Locate, in the data below, the line that contains "You Might Also Like" and the line that contains "driving this year's Ohio AG race"; reproduce exactly those two lines and every line between them, nothing more.

(Beginning of Data for review)

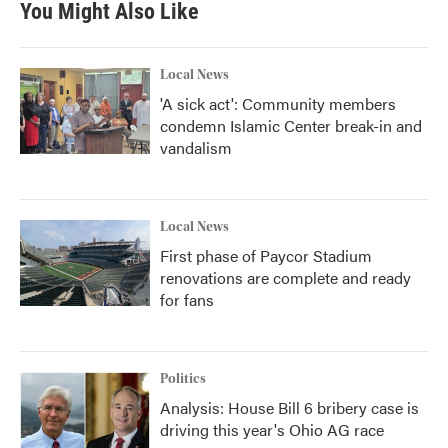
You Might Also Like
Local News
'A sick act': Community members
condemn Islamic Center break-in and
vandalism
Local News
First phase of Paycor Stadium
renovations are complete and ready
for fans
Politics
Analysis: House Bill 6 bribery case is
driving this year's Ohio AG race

(End of Data for review)
(Beginning of Data for review)

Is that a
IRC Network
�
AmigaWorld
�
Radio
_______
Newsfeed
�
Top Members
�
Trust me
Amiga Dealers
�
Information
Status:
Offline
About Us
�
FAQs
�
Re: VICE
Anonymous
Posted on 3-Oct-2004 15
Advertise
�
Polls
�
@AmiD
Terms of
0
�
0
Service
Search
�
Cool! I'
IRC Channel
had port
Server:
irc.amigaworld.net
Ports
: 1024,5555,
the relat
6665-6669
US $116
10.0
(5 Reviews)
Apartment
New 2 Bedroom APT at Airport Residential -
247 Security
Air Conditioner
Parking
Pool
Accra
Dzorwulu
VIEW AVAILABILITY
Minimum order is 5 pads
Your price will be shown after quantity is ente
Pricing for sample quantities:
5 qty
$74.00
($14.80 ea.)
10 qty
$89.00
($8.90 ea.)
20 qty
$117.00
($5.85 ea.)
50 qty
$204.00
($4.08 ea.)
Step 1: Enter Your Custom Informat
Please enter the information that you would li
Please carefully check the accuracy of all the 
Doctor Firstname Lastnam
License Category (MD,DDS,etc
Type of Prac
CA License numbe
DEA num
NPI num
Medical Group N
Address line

(End of Data for review)

__Solution__
You Might Also Like
Local News
'A sick act': Community members
condemn Islamic Center break-in and
vandalism
Local News
First phase of Paycor Stadium
renovations are complete and ready
for fans
Politics
Analysis: House Bill 6 bribery case is
driving this year's Ohio AG race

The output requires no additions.